Dans son article A propos des Charmettes de 1863,
elle résume bien tout ce qu'elle doit à Rousseau, que l'on a
baptisé dès le XVIIIe siècle " l'homme de la Nature
et de la Vérité " :
"Oui ! Quant à moi, je lui reste fidèle ; et j'aurais pu
ajouter, fidèle comme au père qui m'a engendrée ; car,
s'il ne m'a pas légué son génie, il m'a transmis comme
à tous les artistes de mon temps, l'amour de la nature, l'enthousiasme
du vrai, le mépris de la vie factice et le dégoût des
vanités du monde. N'est-ce pas là le seul bonheur que l'homme
puisse réaliser du seul fait de sa volonté, et n'est-ce pas
là le bienfait inappréciable que nous devons à Rousseau
? Que d'autres après lui, soient venus chanter magnifiquement les charmes
de la campagne, les beautés de la création et les délices
de la rêverie, il n'en est pas moins vrai que le premier, après
des siècles d'oubli et d'ingratitude, il ramena l'homme au culte du
vrai et au culte de la simplicité. La littérature, qui est l'expression
de la vie intellectuelle des masses, était devenue pompeuse et maniérée
; il la fit sincère et sublime. Les plus vigoureux génies comme
les plus doux talents de notre époque auraient beau le nier, ils lui
doivent leur principale initiation
Rousseau étendra à
jamais son influence, puisque tout ce qui a été écrit
après lui sur la nature n'est qu'un reflet plus ou moins modifié
de son rayonnement
Mais ce que Rousseau eût gardé jusque
sur l'échafaud et ce qu'il nous a laissé pour toujours c'est
la haine de l'intolérance et de l'hypocrisie
"
Dans ce même article, elle écrit encore,
à propos des Charmettes et de Rousseau :
" C'était vivre un moment de la vie dont il avait vécu
et boire à cette source de poésie que la nature tient toujours
pleine et limpide pour qui la cherche sans désir impie de la troubler
en y jetant des pierres "
Plus loin :
" Il m'a fait tant de bien, il m'a ouvert tant d'horizons, il m'a si
bien détaché des sottes distinctions sociales et des mille choses
vaines à la possession desquelles j'ai vu autour de moi sacrifier le
vrai bonheur et la vraie dignité, que je ne me reconnais pas le droit
de lui demander compte de ses erreurs."
Dans sa préface des Confessions de Rousseau,
publiées chez Charpentier en 1841, texte repris dans la Revue des Deux
Mondes du 1er juin 1841, George Sand nous interpelle sur la censure du savoir,
qui peut à notre époque revêtir bien des aspects :
"Le temps n'est plus on l'on se tirait d'affaire en cachant les clés
de la bibliothèque, tandis que le bourreau lacérait solennellement
de sa main souillée les protestations de la liberté morale,
et qu'un mot de Mme de Pompadour étouffait la voix des philosophes.
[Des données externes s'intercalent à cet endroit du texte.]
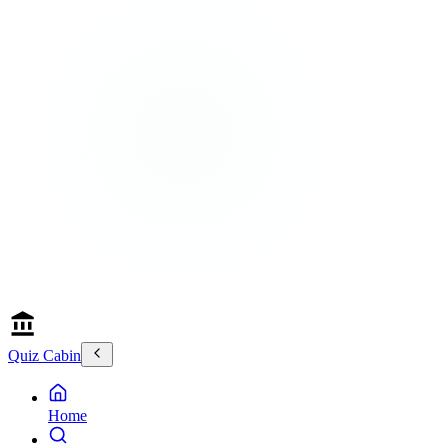
Quiz Cabin
Home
Les modernes arrêts de l'intolérance administrative frappent
aujourd'hui plus vainement encore, et nos enfants lisent, malgré les
cuistres de tout genre qui aspirent à la direction des idées.
Les uvres de Voltaire et de Jean-Jacques sont dans les poches des étudiants,
tout aussi bien que sur le bureau des gardiens de la morale publique
Si Jean-Jacques vivait, il irait en prison ou en exil."